[Task requirements] If a line of the records contains the word "users", list it.

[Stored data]
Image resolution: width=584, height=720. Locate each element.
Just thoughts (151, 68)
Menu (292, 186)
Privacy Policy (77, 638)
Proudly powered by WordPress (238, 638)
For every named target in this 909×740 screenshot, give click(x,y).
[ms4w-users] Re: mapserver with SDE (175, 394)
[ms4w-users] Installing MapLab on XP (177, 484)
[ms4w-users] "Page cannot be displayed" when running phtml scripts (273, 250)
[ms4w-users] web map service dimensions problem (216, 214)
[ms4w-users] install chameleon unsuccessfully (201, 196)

[Answer for the task]
[ms4w-users] Re: mapserver with SDE (175, 394)
[ms4w-users] Installing MapLab on XP (177, 484)
[ms4w-users] "Page cannot be displayed" when running phtml scripts (273, 250)
[ms4w-users] web map service dimensions problem (216, 214)
[ms4w-users] install chameleon unsuccessfully (201, 196)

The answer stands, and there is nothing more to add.